NS: Correct. Correct. It’s going to be something I’m going to need to figure out how I’m going to transition.
SS: you know, you, you look at it as beneficial in some ways, the routine and the physical nature of it. But I’m assuming it also gets harder as you get older. Is it, do you have any concern about that?
NS: Yes. I know, um, my time’s coming up. I just—it’s, it’s harder, it’s been getting hard for the last year but that’s why I had that little physical or whatever, that exam. I haven’t been to a doctor for, well, I don’t know, probably since what, 80, 80, 88, I think? 87? To me, I have to block, have to block pain out. I’ve got to block it out. I think that’s part of my upbringing, that I’m able to do that, but I don’t want to crash, you know what I’m saying? I don’t want to just fall to pieces if I just stop this routine. I’ve got to transition into something. Physical and mental. Well hey listen, Gem just got back from doing something. I’m going to visit with him for a while.
SS: Okay. Alrighty. Well tell Gem I say hi.
NS: All right. Love you.
That’s my dad, Nick Smarsh.
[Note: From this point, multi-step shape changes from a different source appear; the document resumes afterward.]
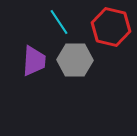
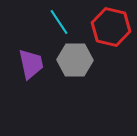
purple trapezoid: moved 3 px left, 3 px down; rotated 16 degrees counterclockwise
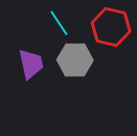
cyan line: moved 1 px down
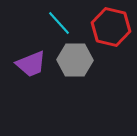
cyan line: rotated 8 degrees counterclockwise
purple trapezoid: rotated 80 degrees clockwise
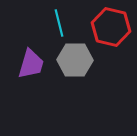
cyan line: rotated 28 degrees clockwise
purple trapezoid: rotated 52 degrees counterclockwise
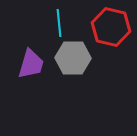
cyan line: rotated 8 degrees clockwise
gray hexagon: moved 2 px left, 2 px up
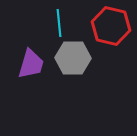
red hexagon: moved 1 px up
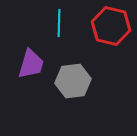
cyan line: rotated 8 degrees clockwise
gray hexagon: moved 23 px down; rotated 8 degrees counterclockwise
He’s planning to work overtime for the rest of this summer to pay off his truck and put away a little bit of money. When he does quote-unquote “retire” and start drawing social security, he’ll have to get a parttime job. He hopes it will be in a quiet place with heating and air conditioning. At his suggestion, we recently filed an online application for him--for a job at our public library.
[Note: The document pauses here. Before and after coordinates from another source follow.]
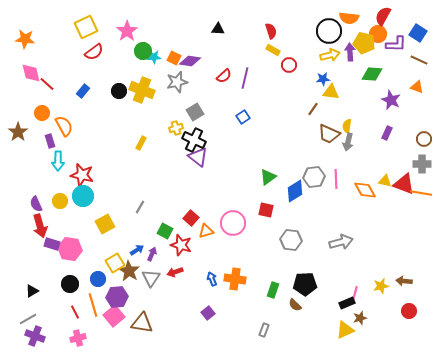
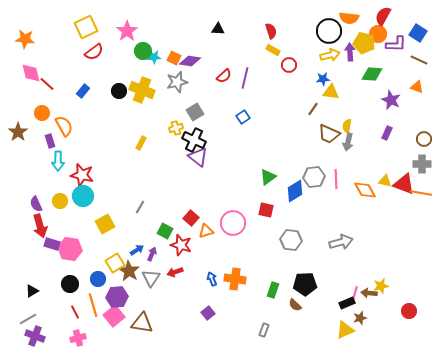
brown arrow at (404, 281): moved 35 px left, 12 px down
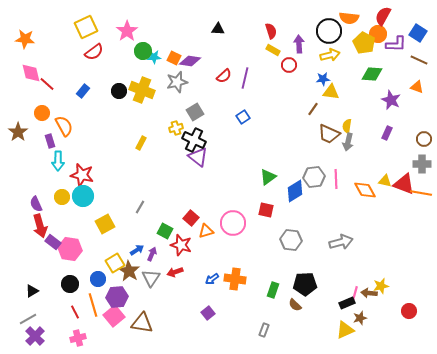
yellow pentagon at (364, 43): rotated 15 degrees clockwise
purple arrow at (350, 52): moved 51 px left, 8 px up
yellow circle at (60, 201): moved 2 px right, 4 px up
purple rectangle at (52, 244): moved 1 px right, 2 px up; rotated 21 degrees clockwise
blue arrow at (212, 279): rotated 104 degrees counterclockwise
purple cross at (35, 336): rotated 24 degrees clockwise
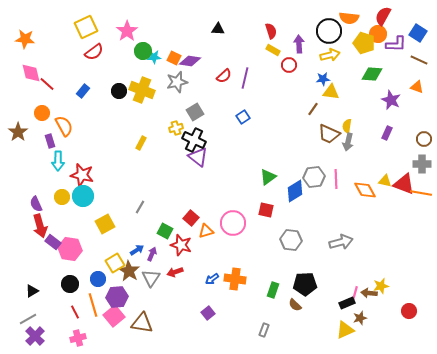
yellow pentagon at (364, 43): rotated 10 degrees counterclockwise
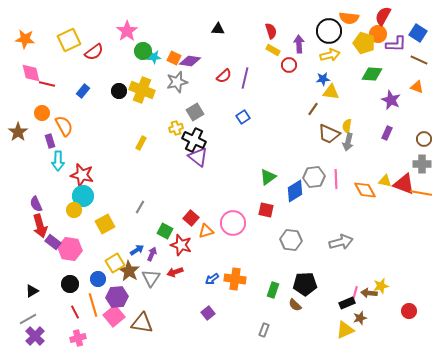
yellow square at (86, 27): moved 17 px left, 13 px down
red line at (47, 84): rotated 28 degrees counterclockwise
yellow circle at (62, 197): moved 12 px right, 13 px down
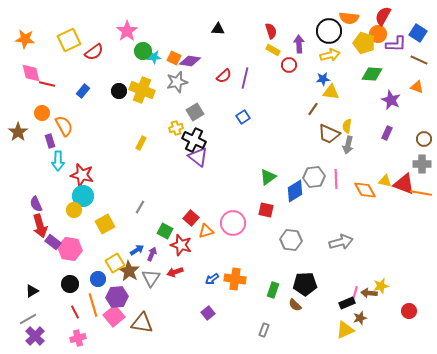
gray arrow at (348, 142): moved 3 px down
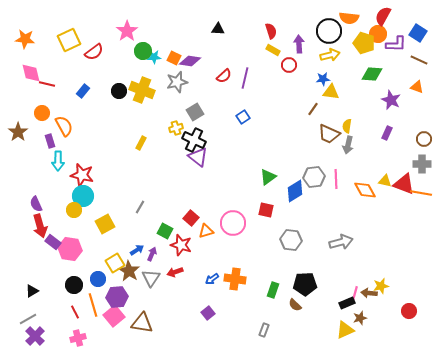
black circle at (70, 284): moved 4 px right, 1 px down
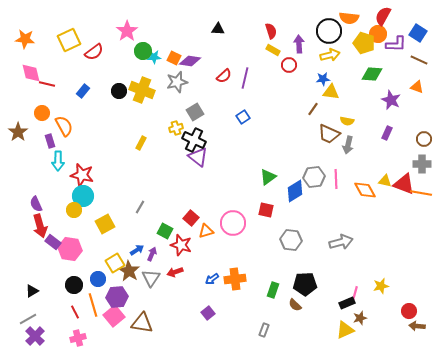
yellow semicircle at (347, 126): moved 5 px up; rotated 88 degrees counterclockwise
orange cross at (235, 279): rotated 15 degrees counterclockwise
brown arrow at (369, 293): moved 48 px right, 33 px down
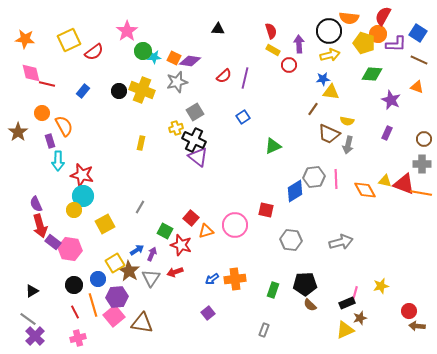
yellow rectangle at (141, 143): rotated 16 degrees counterclockwise
green triangle at (268, 177): moved 5 px right, 31 px up; rotated 12 degrees clockwise
pink circle at (233, 223): moved 2 px right, 2 px down
brown semicircle at (295, 305): moved 15 px right
gray line at (28, 319): rotated 66 degrees clockwise
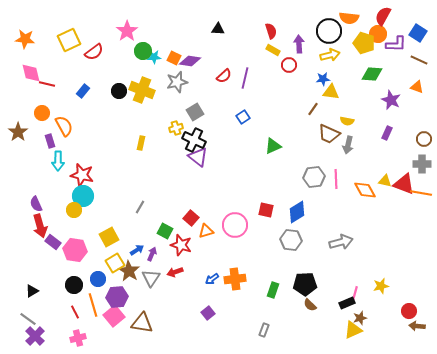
blue diamond at (295, 191): moved 2 px right, 21 px down
yellow square at (105, 224): moved 4 px right, 13 px down
pink hexagon at (70, 249): moved 5 px right, 1 px down
yellow triangle at (345, 330): moved 8 px right
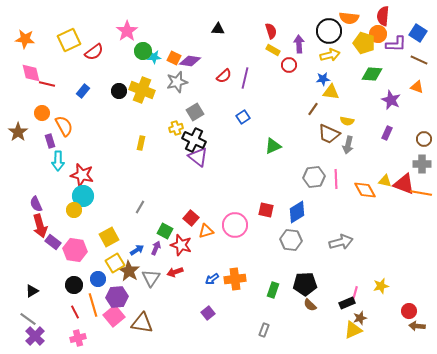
red semicircle at (383, 16): rotated 24 degrees counterclockwise
purple arrow at (152, 254): moved 4 px right, 6 px up
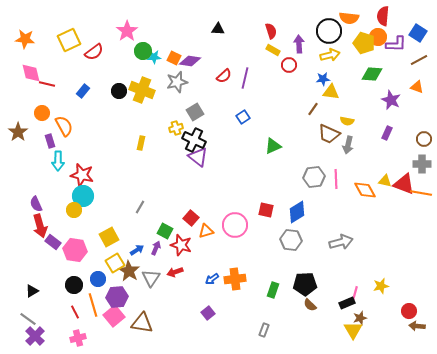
orange circle at (378, 34): moved 3 px down
brown line at (419, 60): rotated 54 degrees counterclockwise
yellow triangle at (353, 330): rotated 36 degrees counterclockwise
You can follow me on Twitter: @Sarah_Smarsh--that's s-m-a-r-s-h. I’ve got a new podcast coming soon-- about rural places and the people fighting for them--called The Homecomers. If you want to hear more of my dad’s voice, or more about the place we’re from, check out my book Heartland: A Memoir of Working Hard and Being Broke in the Richest Country on Earth.
Death Sex and Money is a listener-supported production of WNYC Studios in New York. Our team includes Katie Bishop, Anabel Bacon, Emily Botein, and Andrew Dunn. Our intern is Emily Nadal. Thanks to Fletcher Powell for his help on this episode.
The Reverend John Delore and Steve Lewis wrote our theme music.
If you’re not already subscribed to Death, Sex & Money, get off your rear-end. I recommend starting with their series on social class, called Opportunity Costs. It’s five interviews with people around the country about how they’ve experienced class in their own lives. Check out all the episodes at deathsexmoney.org/class.
When my dad thinks about taking off his construction-zone hardhat for the last time, whenever that happens, he knows that there’s one benefit, of sorts, that he’s going to lose.
NS: That’s the only thing I get out of this, is I get my exercise.
Athletic hobbies take time, energy and money that working class folks don’t have. So his new idea is downright transgressive.
NS: I’ve got to replace that with, whether it’s cycling or what the hell, but it’s gonna take a push, But I got to find something that motivates me. If I'm gonna get my cycle, do my bicycling. Then I got to do my—somebody’s going to have to pay me to cycle.
So I guess I know what I’m getting him for a retirement present. I’m Sarah Smarsh, and this is Death, Sex & Money from WNYC.